NASA Day of Remembrance, Honoring the Brave People Who Lost Their Lives in the Pursuit of Space Exploration

Day of Remembrance
NASA Administrator Charles Bolden and his wife Alexis lay a wreath at Arlington National Cemetery
photo by Joel Kowsky via NASA

Today NASA observes its Day of Remembrance, a day to honor people who have lost their lives in the name of space exploration while in line of service to NASA.

President Barack Obama issued a statement in observance of this year’s Day of Remembrance.

Despite the dangers [of space travel], we continue to reach for the stars, study the wonders of the universe, and learn more about the planet we call home. As a country, we support the innovators hard at work on the next generation of cutting-edge research and innovation. We seek to inspire the young people pursuing careers in science, technology, engineering, and mathematics. From new partnerships with private industry to the development of groundbreaking inventions that Americans will take with them into the Solar System and eventually to Mars, we will continue our journey of discovery.

With every challenge overcome, with every mission safely accomplished, we honor those who gave their lives for the cause of exploration. We will continue to build on their discoveries and their technical achievements, and guided by their courage and determination, to lead the world in exploring the mysteries of space.

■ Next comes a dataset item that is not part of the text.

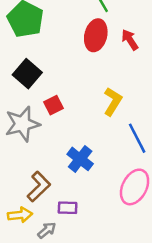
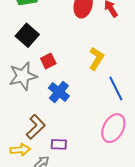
blue cross: (80, 159) -> (59, 92), moved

Virgil “Gus” Grissom, Edward White, and Roger Chaffee of the Apollo 1 mission were killed when a fire broke out during preflight testing on the launch pad on January 27, 1967.

Apollo 1
photo via NASA

Twenty-nine years ago today, on January 28, 1986, engine failure caused the destruction of the Shuttle Challenger mere moments after launch, killing all seven crewmembers onboard: Francis R. Scobee, Michael J. Smith, Judith A. Resnik, Ellison S. Onizuka, Ronald E. McNair, Gregory B. Jarvis, and Sharon Christa McAuliffe.

Challenger Crew
photo via NASA

On February 1, 2003, the Columbia disintegrated over Texas and Louisiana while reentering Earth’s atmosphere due to a piece of foam shedding from the shuttle and damaging the left wing. The seven crewmembers on the shuttle—Rick D. Husband, William C. McCool, David Brown, Laurel Blair Salton Clark, Michael P. Anderson, Kalpana Chawla, as well as Israel’s first astronaut, Ilan Ramon—all perished.